As more people use their devices for mobile banking and money management, fraudsters and criminals are increasingly using malicious apps to steal money or account information.
Scammers often send phishing messages trying to get you to download a fraudulent app that’s designed to get your financial credentials, either through surveillance or by acting like a legitimate app. These phishing messages may appear to come from a well-known company, like a bank or a delivery service, and require urgent action to resolve an issue quickly. These types of scams affect people all over the world and have grown rapidly in recent years across all mobile operating systems.
Android’s built-in security protections
Android has always offered the ability to download apps from many different sources. And we’ve built in multiple layers of protections and warnings to help you stay safe and make informed choices when downloading apps outside of established app stores.
To celebrate International Fraud Awareness Week, here’s a look at our multi-layered app safety defenses and a reminder of how to use them in your daily life to stay protected.
- Phone by Google: Phone helps protect against voice phishing and scams with built-in caller ID, spam protection and Call Screen1. We will block dangerous calls or warn you about suspicious callers, who may be trying to trick you into downloading an app or sharing sensitive information. If you see a warning, think twice before answering. With Call Screen on Pixel phones, Google Assistant can even answer unknown numbers and find out who’s calling and why – so you can decide whether to pick up2.
- Messages by Google and Gmail: We use AI to spot suspicious messages by assessing the reputation of the sender, looking for known patterns and dangerous links. We will automatically block messages or flag them clearly with a warning. If you see a flagged message, proceed with caution especially before clicking on links and attachments.
- Google Safe Browsing: Safe Browsing provides more protection in cases where a link may have looked legitimate. We’ll warn you if it looks like the site is dangerous and is attempting to phish your credentials. Use the warning to click on the “Go back to safety” option to avoid a bad site.
Chrome browser sends warnings about downloading Android (APK) files that might be harmful
- Chrome download warnings: Chrome warns you when you’re about to download an Android (APK) file. You may not realize a link is about to trigger a download of an app. Take a moment to decide if you actually need to download this app and if it’s necessary, see if you can find it first from reputable app stores, which are more likely to enforce security reviews and app quality standards.

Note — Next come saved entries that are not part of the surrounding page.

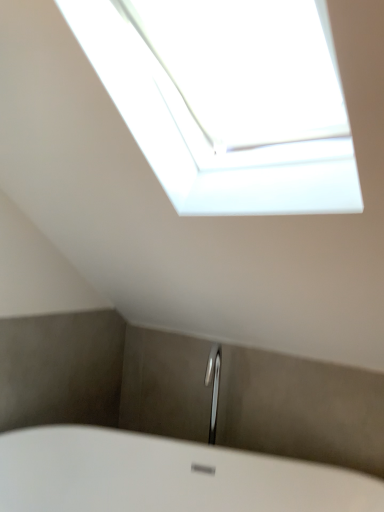 Question: Considering the positions of white glossy bathtub at lower center and transparent glass window at upper center in the image, is white glossy bathtub at lower center wider or thinner than transparent glass window at upper center?

Choices:
 (A) wide
 (B) thin

Answer: (B)

Question: From the image's perspective, is white glossy bathtub at lower center located above or below transparent glass window at upper center?

Choices:
 (A) below
 (B) above

Answer: (A)

Question: Visually, is white glossy bathtub at lower center positioned to the left or to the right of transparent glass window at upper center?

Choices:
 (A) left
 (B) right

Answer: (A)

Question: From the image's perspective, is transparent glass window at upper center above or below white glossy bathtub at lower center?

Choices:
 (A) below
 (B) above

Answer: (B)

Question: From a real-world perspective, is transparent glass window at upper center physically located above or below white glossy bathtub at lower center?

Choices:
 (A) above
 (B) below

Answer: (A)

Question: Is transparent glass window at upper center taller or shorter than white glossy bathtub at lower center?

Choices:
 (A) tall
 (B) short

Answer: (A)

Question: Which is correct: transparent glass window at upper center is inside white glossy bathtub at lower center, or outside of it?

Choices:
 (A) inside
 (B) outside

Answer: (B) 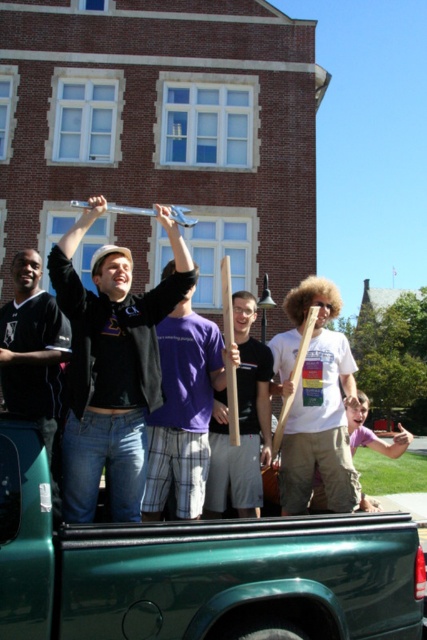 Can you confirm if wooden stick at center is shorter than purple cotton t-shirt at center?

Indeed, wooden stick at center has a lesser height compared to purple cotton t-shirt at center.

Is wooden stick at center taller than purple cotton t-shirt at center?

No, wooden stick at center is not taller than purple cotton t-shirt at center.

Does point (274, 353) lie behind point (166, 346)?

Yes, it is.

Where is `wooden stick at center`? This screenshot has width=427, height=640. wooden stick at center is located at coordinates (315, 403).

Is purple cotton t-shirt at center below matte black shirt at left?

Correct, purple cotton t-shirt at center is located below matte black shirt at left.

This screenshot has width=427, height=640. What do you see at coordinates (183, 412) in the screenshot?
I see `purple cotton t-shirt at center` at bounding box center [183, 412].

Between point (158, 454) and point (37, 365), which one is positioned in front?

Positioned in front is point (37, 365).

What are the coordinates of `purple cotton t-shirt at center` in the screenshot? It's located at (183, 412).

Does matte black shirt at left have a lesser height compared to wooden pole at center?

Yes.

Does matte black shirt at left have a greater height compared to wooden pole at center?

In fact, matte black shirt at left may be shorter than wooden pole at center.

Between point (44, 410) and point (236, 492), which one is positioned in front?

Point (44, 410) is in front.

The image size is (427, 640). I want to click on matte black shirt at left, so click(32, 348). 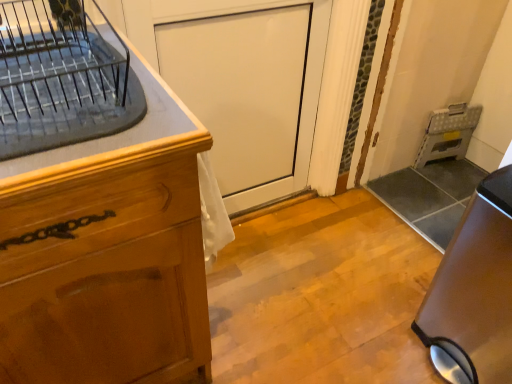 Where is `free space in front of metallic gray folding step stool at right`? This screenshot has width=512, height=384. free space in front of metallic gray folding step stool at right is located at coordinates (436, 176). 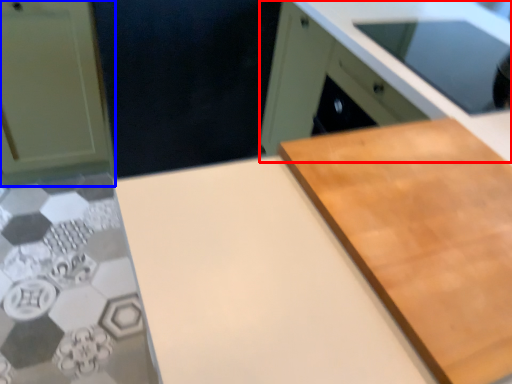 Question: Among these objects, which one is nearest to the camera, cabinetry (highlighted by a red box) or cabinetry (highlighted by a blue box)?

Choices:
 (A) cabinetry
 (B) cabinetry

Answer: (A) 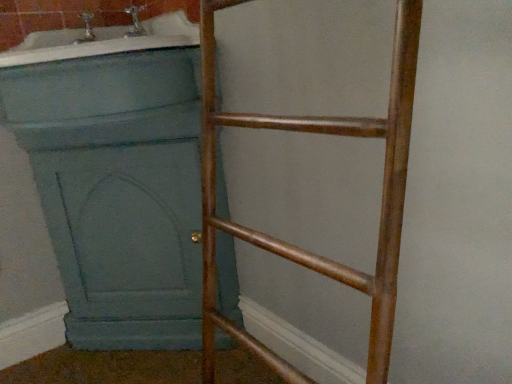 Question: Is bronze metallic ladder at right to the left or to the right of teal painted wood screen door at left in the image?

Choices:
 (A) right
 (B) left

Answer: (A)

Question: From the image's perspective, is bronze metallic ladder at right positioned above or below teal painted wood screen door at left?

Choices:
 (A) below
 (B) above

Answer: (A)

Question: Estimate the real-world distances between objects in this image. Which object is closer to the matte blue bathtub at upper left?

Choices:
 (A) teal painted wood screen door at left
 (B) bronze metallic ladder at right

Answer: (B)

Question: Estimate the real-world distances between objects in this image. Which object is farther from the bronze metallic ladder at right?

- Android unknown sources: Android, by default, also requires you to opt-into allowing installs from unknown sources, meaning any distribution mechanism that is outside of the Google Play Store and other pre-loaded app stores. This helps ensure you’re not accidentally downloading apps and instead making a very conscious decision to install an app from one of these sources. Some bad actors may try to trick you into allowing installs from sources like your web browser or messaging app in order to get you to install malware through them. So be aware when someone asks you to do that, and confirm that you absolutely trust the source. If you still need the app, try downloading it from an app store if you can.
Google Play Protect proactively scans for harmful apps
- Google Play Protect: Play Protect provides an additional layer of real-time protection for apps installed outside of Google Play. Google Play Protect runs a real-time check of any app you try to install and warns you if an app is known to be malicious from our app database or is suspicious based on other signals. Google Play Protect will recommend a real-time scan for apps that have not been previously scanned before so we can warn you if we find malicious code. If you see this option, use the opportunity to get even more reassurance about an app before you install it. The new real-time scanning for emerging threats began rolling out in India last month and is now expanding to Singapore, Brazil and Thailand. Since its launch, the real-time scanning feature has identified 11,000 new potentially harmful apps and blocked or warned users almost 300,000 times when attempting to install these apps.
Android restricts settings for apps that ask to change critical device settings
- Restricted settings: Android 13 provides even more protections against apps from unknown sources that ask to change critical device settings. For example, for apps that ask for accessibility access, which can be misused by bad actors to spy on you or manipulate your phone, we require you to explicitly enable restricted settings before you can grant accessibility access. We don’t recommend that, so again, confirm that you trust the developer.
Helping you stay safe on Android
We’re continuously improving and adding more proactive Android protections and warnings to help protect you from fraud and other mobile banking scams. With Android, you have the power to choose which apps you want to install and from what sources, but be sure to use our built-in safety protections that can help you make informed decisions and keep your data safe.